Sitting next to a flight attendant on the plane deadheading back from my same cancelled flight, she tells me it was cancelled due to traffic issues in New York. The dead hand of the City has already reached out to freeze my soul, I realize.
We finally get to LGA about an hour behind this flight's schedule, which puts me five hours behind my original schedule. All the airport concessions are closed due to the late hour, so I can't even grab a sandwich. Downstairs in baggage, the English skills of the American Airlines baggage agent are so poor that she can't understand what I'm trying to ask about my luggage arriving on an earlier flight. (Think about that, putting someone in that job who can't understand that kind of question.) She kept pointing to a row of suitcases where my luggage wasn't, then told me to wait for this flight's luggage to appear.
It finally does, not on the carousel marked for it.
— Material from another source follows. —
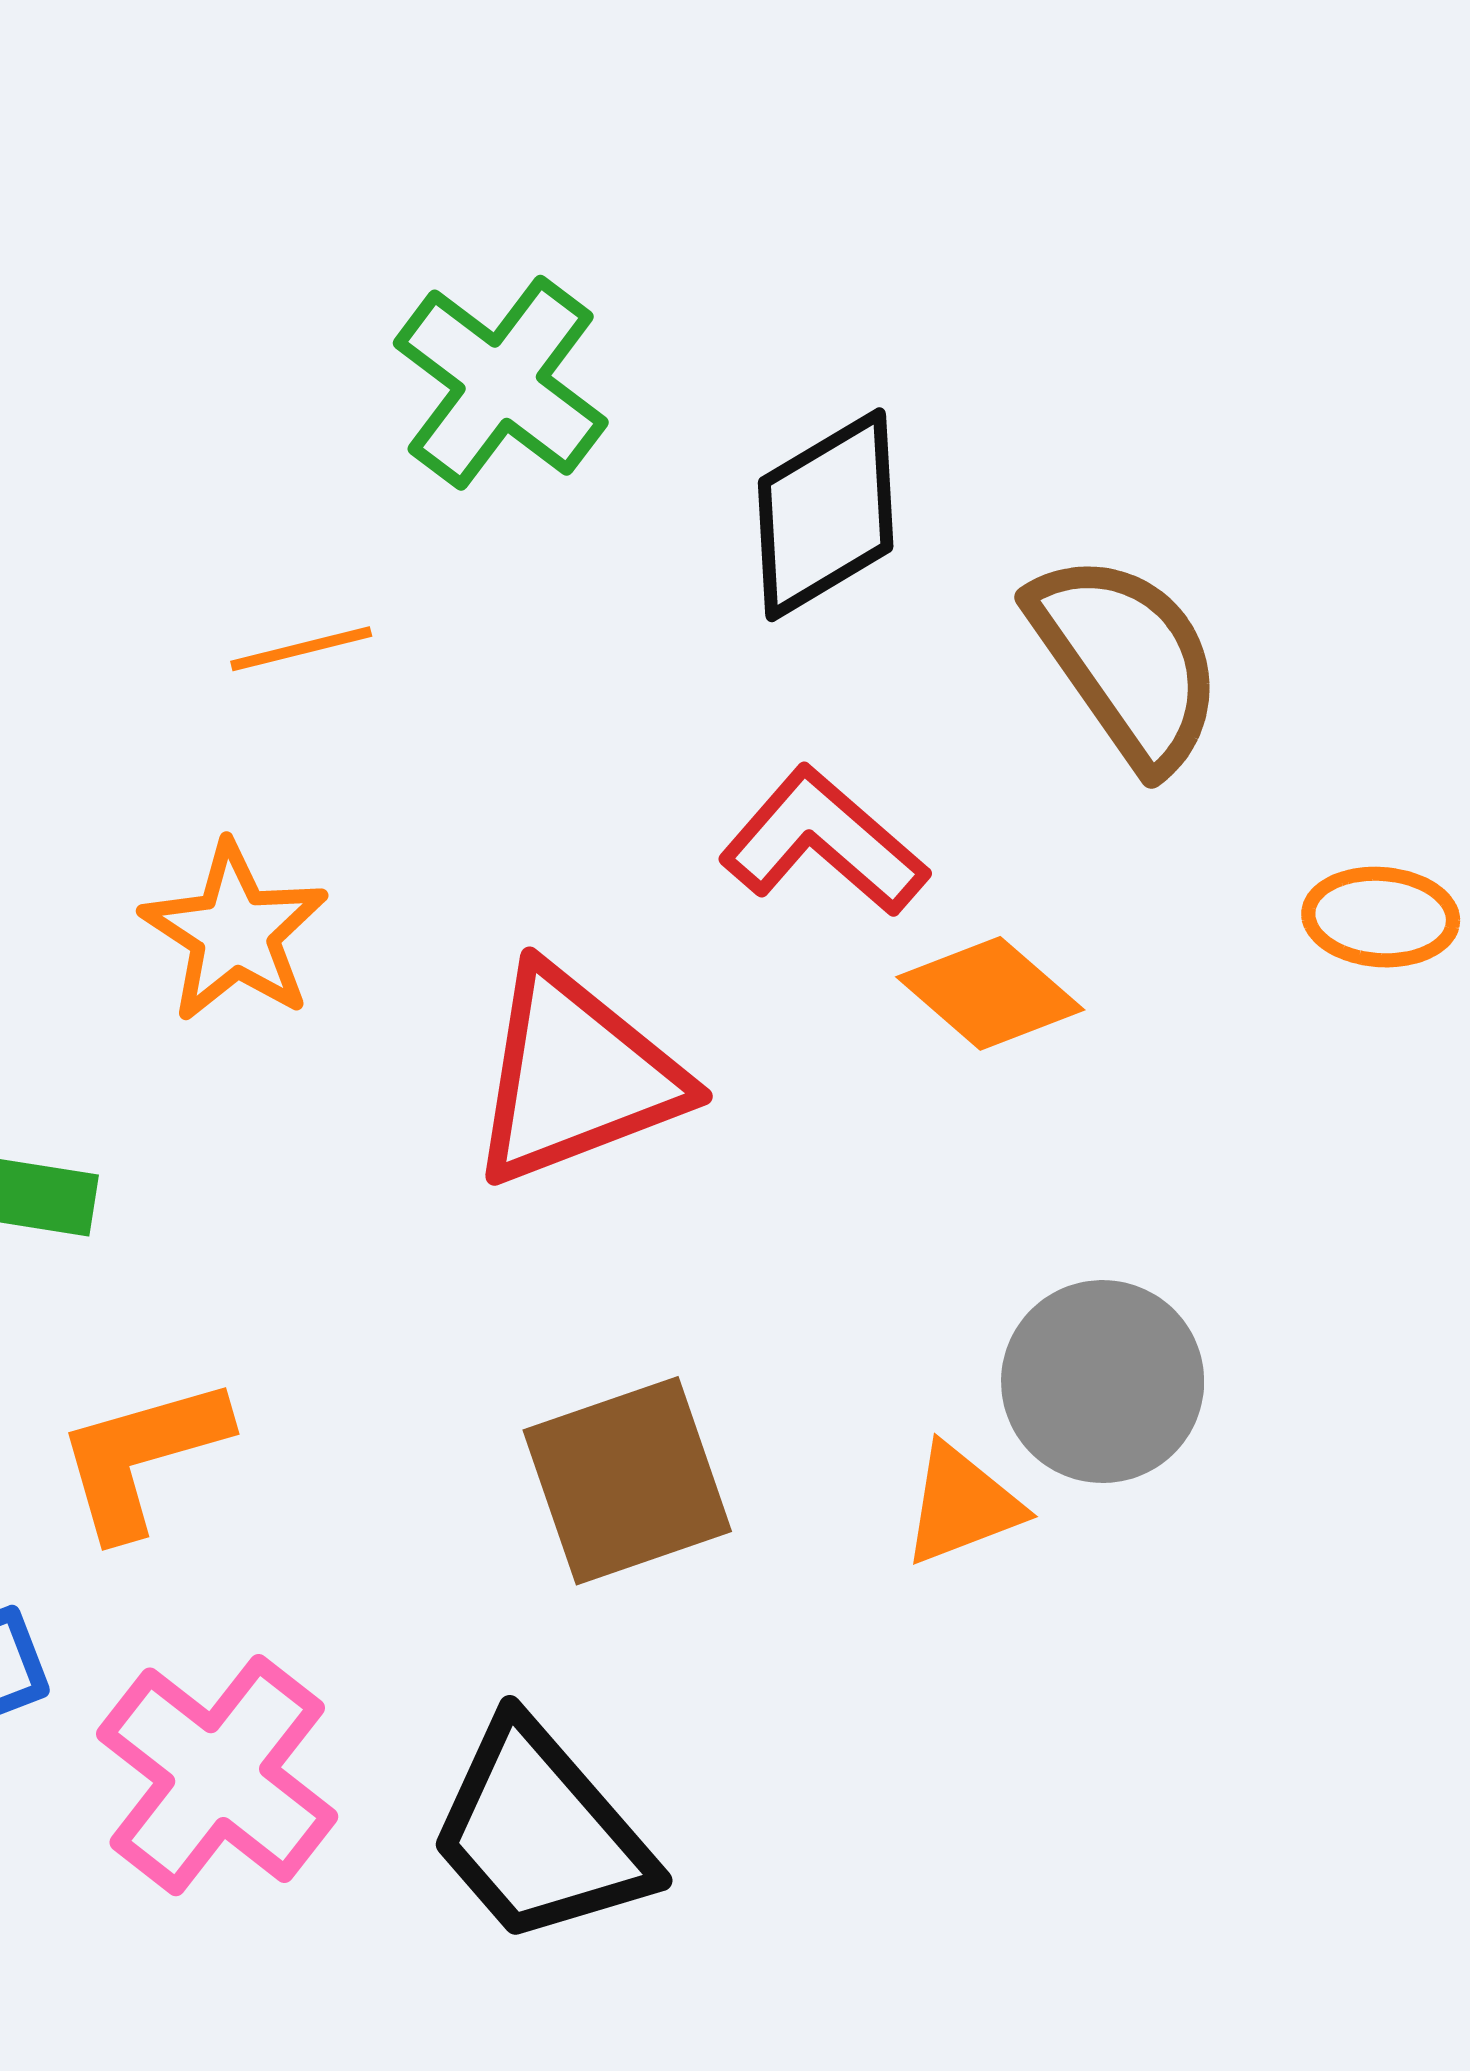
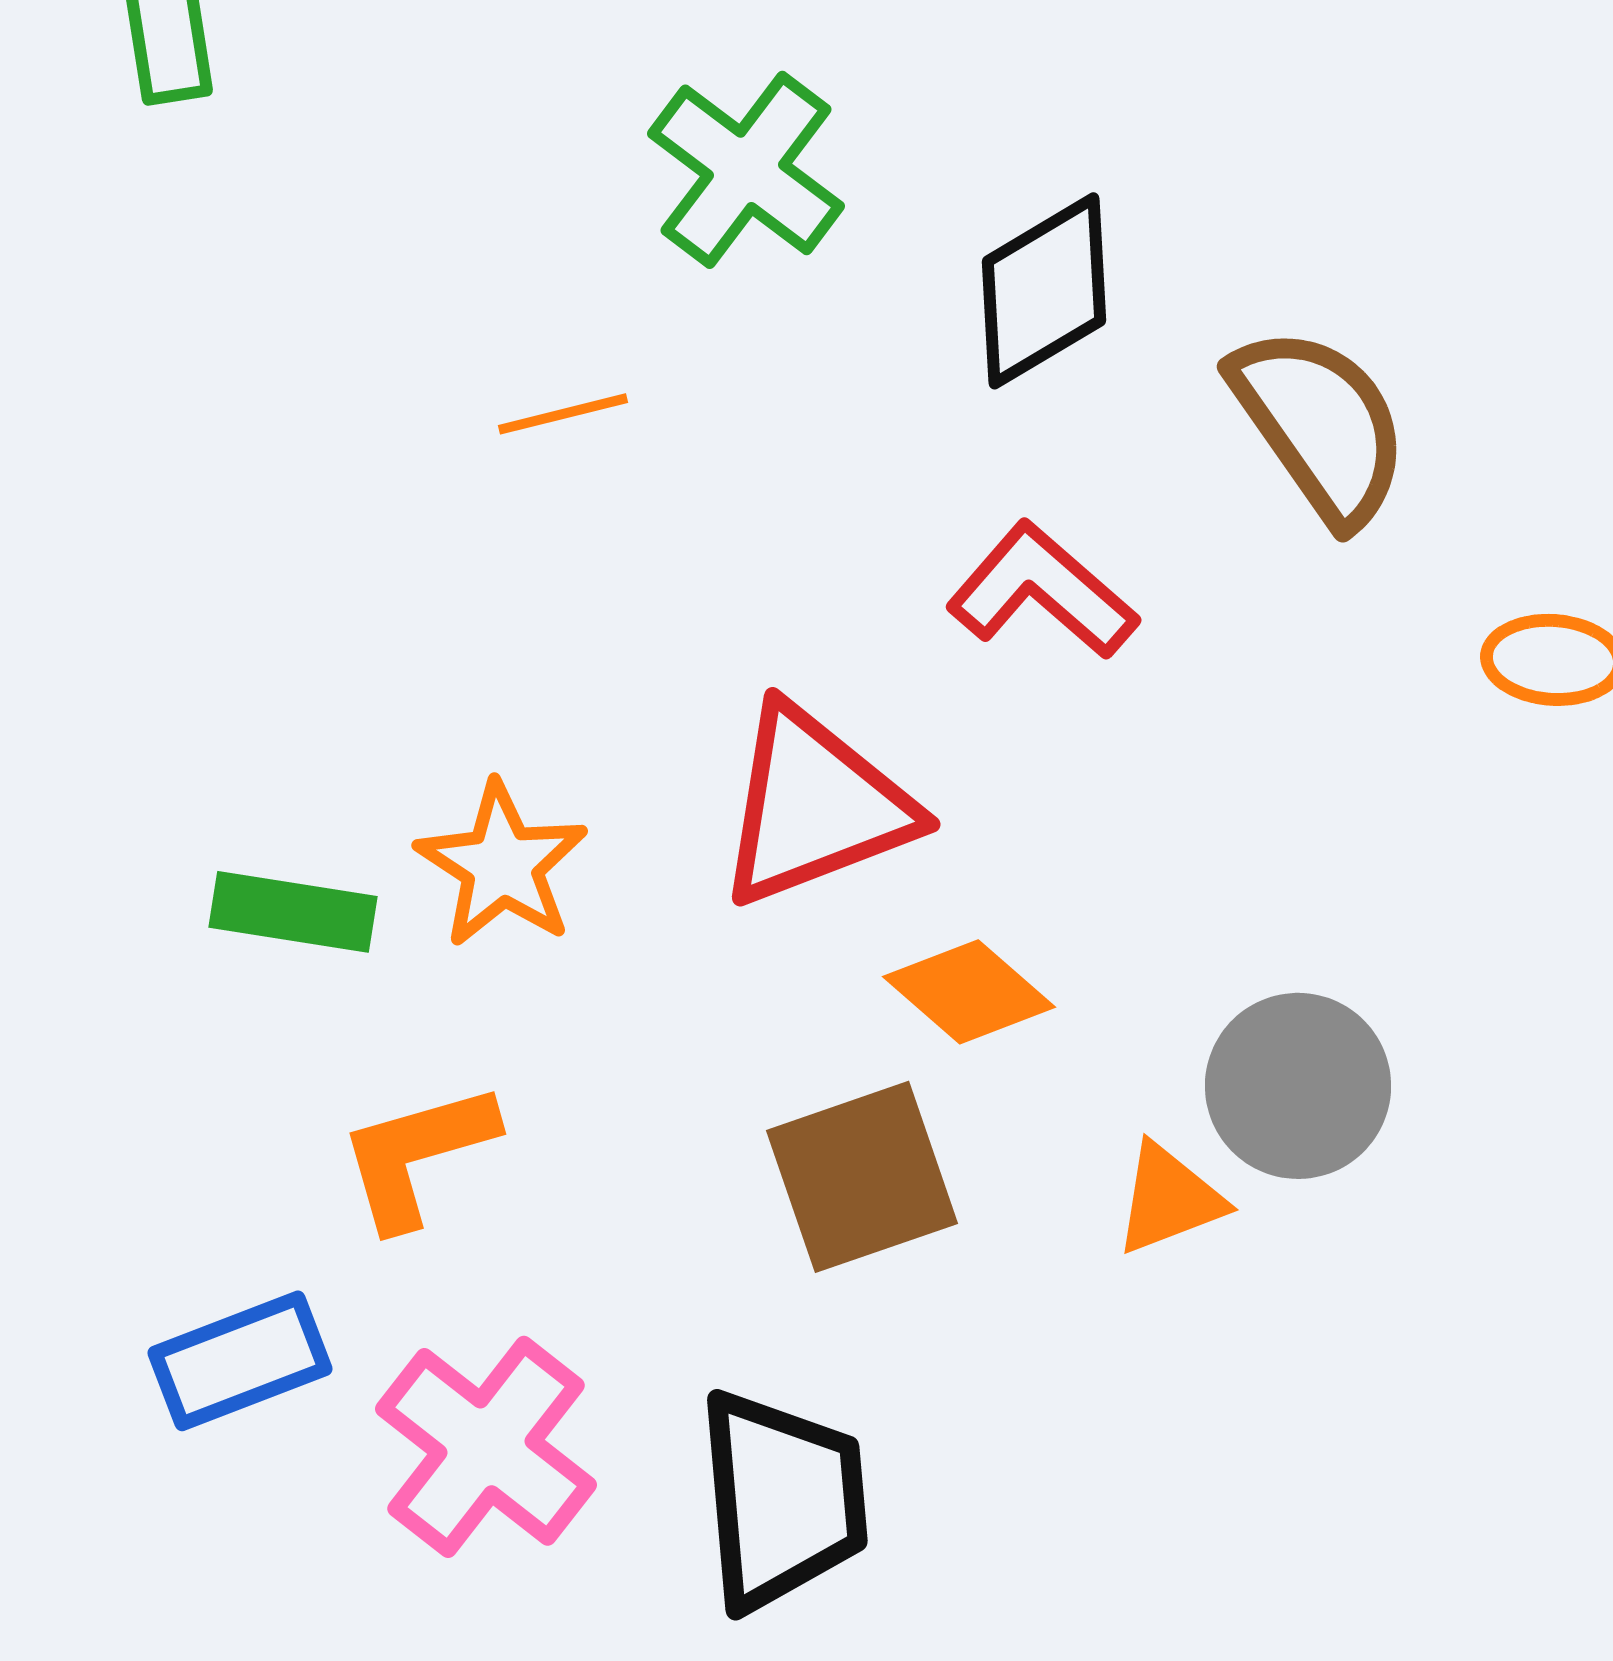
orange star: (235, 932) -> (502, 865), moved
orange diamond: (990, 993) -> (969, 992), moved
black trapezoid: (540, 1833) -> (782, 1500), turned -144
I walk over there, and presto, another row of old luggage, including mine, which has been waiting for me the whole time I've been following the baggage agent's instructions to wait for the luggage from my late flight.
I go out to the taxi stand, which was designed by an optimist who thought perhaps two people would need a taxi from La Guardia at any time. Forty people in line, forty cabs waiting for them, and it still takes fifteen minutes to get a cab because they can't get in to the freaking stand to pick up passengers. Driver doesn't know where my hotel is, I call for information. Hotel welcomes me to New York, tells me to come on over. Off we go into the madness that is the FDR.
On arriving at the hotel, I am told very apologetically that they have no room for me. They are oversold, and had not been notified of my late arrival. To my certain knowledge, they'd been notified at least five times, starting around noon, but none of the phone calls which ended with "no problem" included anyone making a note in my reservation.
I have a fit. (This is rare for me, I am generally very nice to people in the service industry, who are almost never at fault for whatever idiocy is in play, and even if they are, having a fit doesn't help much.) I apologize for my fit. I am given a top floor suite at another hotel four blocks away at a "very discounted rate." I am given $10 for cab fare. I am given a cab.
Mirable dictu, the new place has a room for me. It is a suite on the 36th floor. Once I get in, I discover the bathroom door is locked and will not unlock, necessitating a call to Engineering. I discover there is no wireless, so I can't sprawl in bed with my laptop, but at least the Ethernet works. I discover room service will send up goat cheese ravioli and an apple-pear-avocado salad with blue cheese.
Basically, a one-day trip to New York has turned into far more hassle than a full ten days of roaming around the breadth of China. On the other hand, I have goat cheese ravioli in a very tall suite. And I have been reading this book on the Beguin heresy in fourteenth century Languedoc, because sometimes one ought to read way outside one's habitual zone.